-- EXERCISE INPUTS follows --
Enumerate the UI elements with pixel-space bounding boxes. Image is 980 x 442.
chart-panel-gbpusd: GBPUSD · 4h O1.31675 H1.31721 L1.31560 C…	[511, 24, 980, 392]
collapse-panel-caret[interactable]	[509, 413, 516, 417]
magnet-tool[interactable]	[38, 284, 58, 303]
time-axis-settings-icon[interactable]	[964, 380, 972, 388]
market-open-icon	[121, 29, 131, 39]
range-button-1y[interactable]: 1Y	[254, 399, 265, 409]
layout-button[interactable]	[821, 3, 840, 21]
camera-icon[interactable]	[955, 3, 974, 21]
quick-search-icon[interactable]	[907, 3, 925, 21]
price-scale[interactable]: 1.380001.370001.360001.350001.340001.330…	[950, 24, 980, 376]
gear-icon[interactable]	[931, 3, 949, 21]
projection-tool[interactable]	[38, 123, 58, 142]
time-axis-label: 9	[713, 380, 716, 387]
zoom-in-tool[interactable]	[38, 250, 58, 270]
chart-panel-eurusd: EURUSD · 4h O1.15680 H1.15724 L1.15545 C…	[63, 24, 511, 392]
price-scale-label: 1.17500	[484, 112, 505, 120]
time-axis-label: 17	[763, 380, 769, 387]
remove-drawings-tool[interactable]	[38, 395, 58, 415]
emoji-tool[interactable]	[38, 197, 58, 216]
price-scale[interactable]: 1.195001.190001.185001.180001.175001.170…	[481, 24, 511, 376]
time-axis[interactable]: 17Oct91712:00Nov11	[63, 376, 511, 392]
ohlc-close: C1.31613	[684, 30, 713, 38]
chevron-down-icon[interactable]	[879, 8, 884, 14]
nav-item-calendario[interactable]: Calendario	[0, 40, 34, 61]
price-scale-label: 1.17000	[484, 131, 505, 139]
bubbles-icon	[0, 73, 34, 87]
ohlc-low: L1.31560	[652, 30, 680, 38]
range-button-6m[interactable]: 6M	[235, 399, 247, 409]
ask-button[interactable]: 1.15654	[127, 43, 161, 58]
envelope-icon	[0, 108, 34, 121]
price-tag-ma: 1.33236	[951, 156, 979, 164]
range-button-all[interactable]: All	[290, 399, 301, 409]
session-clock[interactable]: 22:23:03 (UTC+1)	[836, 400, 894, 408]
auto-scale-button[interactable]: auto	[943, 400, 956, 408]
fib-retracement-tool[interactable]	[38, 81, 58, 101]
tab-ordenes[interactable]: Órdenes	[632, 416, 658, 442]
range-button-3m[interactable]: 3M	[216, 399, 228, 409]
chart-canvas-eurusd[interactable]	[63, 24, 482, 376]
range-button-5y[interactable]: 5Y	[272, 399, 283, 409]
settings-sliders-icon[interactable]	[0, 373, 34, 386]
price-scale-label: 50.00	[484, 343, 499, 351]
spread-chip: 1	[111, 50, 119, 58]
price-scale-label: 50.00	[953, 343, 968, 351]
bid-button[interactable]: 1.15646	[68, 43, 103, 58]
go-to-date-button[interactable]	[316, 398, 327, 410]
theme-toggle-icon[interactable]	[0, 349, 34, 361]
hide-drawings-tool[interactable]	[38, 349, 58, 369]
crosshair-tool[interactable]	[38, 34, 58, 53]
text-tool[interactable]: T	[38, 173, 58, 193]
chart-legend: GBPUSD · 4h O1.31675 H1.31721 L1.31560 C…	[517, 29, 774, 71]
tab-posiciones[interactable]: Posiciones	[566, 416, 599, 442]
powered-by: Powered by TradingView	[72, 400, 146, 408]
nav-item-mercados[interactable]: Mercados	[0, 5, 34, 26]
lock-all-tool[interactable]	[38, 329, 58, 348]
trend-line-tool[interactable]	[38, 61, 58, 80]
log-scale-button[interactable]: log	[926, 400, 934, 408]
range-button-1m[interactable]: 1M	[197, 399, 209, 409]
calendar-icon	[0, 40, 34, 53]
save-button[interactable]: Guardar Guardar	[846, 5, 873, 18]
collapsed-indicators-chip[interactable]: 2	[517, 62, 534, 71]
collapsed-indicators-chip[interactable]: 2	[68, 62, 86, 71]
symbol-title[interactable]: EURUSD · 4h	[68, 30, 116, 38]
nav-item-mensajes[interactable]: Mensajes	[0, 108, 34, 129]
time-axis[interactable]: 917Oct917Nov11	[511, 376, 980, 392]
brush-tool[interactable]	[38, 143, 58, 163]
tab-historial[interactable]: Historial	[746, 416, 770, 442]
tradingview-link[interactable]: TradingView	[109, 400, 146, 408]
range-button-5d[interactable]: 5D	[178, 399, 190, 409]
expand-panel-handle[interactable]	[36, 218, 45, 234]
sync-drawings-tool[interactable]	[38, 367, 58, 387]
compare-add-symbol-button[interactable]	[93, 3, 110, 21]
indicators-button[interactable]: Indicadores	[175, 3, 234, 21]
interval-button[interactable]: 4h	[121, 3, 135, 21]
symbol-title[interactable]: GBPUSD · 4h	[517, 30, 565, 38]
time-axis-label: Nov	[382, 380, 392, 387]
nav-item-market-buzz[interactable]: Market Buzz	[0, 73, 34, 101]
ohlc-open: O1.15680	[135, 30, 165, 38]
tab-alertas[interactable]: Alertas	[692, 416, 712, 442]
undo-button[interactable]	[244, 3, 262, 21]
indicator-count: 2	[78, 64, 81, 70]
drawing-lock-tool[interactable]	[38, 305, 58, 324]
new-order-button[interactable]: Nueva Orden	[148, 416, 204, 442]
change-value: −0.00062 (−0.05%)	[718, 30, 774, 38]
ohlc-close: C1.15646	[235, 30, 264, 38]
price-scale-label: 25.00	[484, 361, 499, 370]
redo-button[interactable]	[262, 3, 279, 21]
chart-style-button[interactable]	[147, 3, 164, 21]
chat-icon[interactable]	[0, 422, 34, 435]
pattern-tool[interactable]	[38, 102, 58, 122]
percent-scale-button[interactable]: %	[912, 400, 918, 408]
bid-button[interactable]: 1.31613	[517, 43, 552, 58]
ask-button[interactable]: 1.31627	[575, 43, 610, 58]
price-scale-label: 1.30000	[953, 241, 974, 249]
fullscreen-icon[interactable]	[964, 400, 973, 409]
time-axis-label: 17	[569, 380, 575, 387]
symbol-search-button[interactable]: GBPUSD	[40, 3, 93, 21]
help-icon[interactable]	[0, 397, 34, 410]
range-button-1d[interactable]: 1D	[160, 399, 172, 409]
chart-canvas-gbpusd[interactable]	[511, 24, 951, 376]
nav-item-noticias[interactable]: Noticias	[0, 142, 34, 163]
-- EXERCISE INPUTS concluded --
### ASSIGNED TASK:
Among the entries, count the lines that hold "collapsed". Reply with the count only.

### SOLUTION BELOW:
2